Tel que présenté par Seba, cette troisième projection est fondée sur l’évolution perturbatrice (disruption) des autres technologies, sur un ensemble de facteurs qui rendent désuète la possession d’une voiture personnelle: son coût; son efficacité; son intérêt. De nombreuses critiques des attentes d’une multitude d’intervenants qui mettent leur espoir dans la transformation des sociétés avec la venue de l’auto électrique et/ou autonome suggèrent que, dans l’absence de ce troisième élément du portrait, auquel elles ne pensent presque pas, l’automobile continuera à être plus que problématique, un véritable problème pour les sociétés. L’alternative est ce que Seba appelle le transports considérés comme un service (TaaS – Transport as a Service). Le résultat: une baisse de la demande d’ici 2030 de 80% et une baisse du nombre de véhicules de 70% – ce qui répond à des exigences en période d’effondrement… L’accent est sur les États-Unis, et il reste tout un travail à faire pour expliciter les implications des projections pour l’ensemble des pays.

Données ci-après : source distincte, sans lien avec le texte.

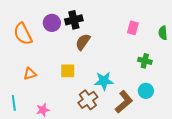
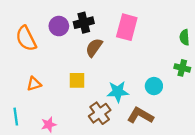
pink rectangle: (133, 28) -> (127, 27), moved, size x1.6
green cross: (145, 61) -> (182, 68), moved
cyan circle: (146, 91) -> (154, 86), moved
brown L-shape: (124, 102) -> (140, 115), turned -110

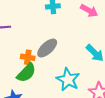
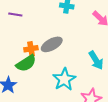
orange cross: (28, 57) -> (31, 49), turned -32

L’approche «business as usual» en contraste avec Seba
Quelques unes de ses critiques permettent de voir un ensemble de facteurs qui pourraient avoir une influence sur l’évolution des technologies et des comportements telle que projetée par Seba, tout en étant elles aussi bien faillibles. Un suivi explicite de Seba par Seeking Alpha, une firme de conseils financiers, souligne que ses projections dans «Rethinkx Report: TaaS, An Illusion Wrapped In A Mirage Inside A Fantasy» pourraient aboutir à l’élimination de l’industrie pétrolière, ce que l’auteur considère impensable, apparemment… Seba est conscient de cette conséquence des perturbations qu’il décrit et suggère – avec moins de pouvoir de conviction pour moi que ses projections sur l’évolution des technologies – que l’économie va se maintenir mais avec l’accent sur d’autres filières. Il note que l’industrie qui exploite les sables bitumineux sera une des principales à connaître des investissements échoués.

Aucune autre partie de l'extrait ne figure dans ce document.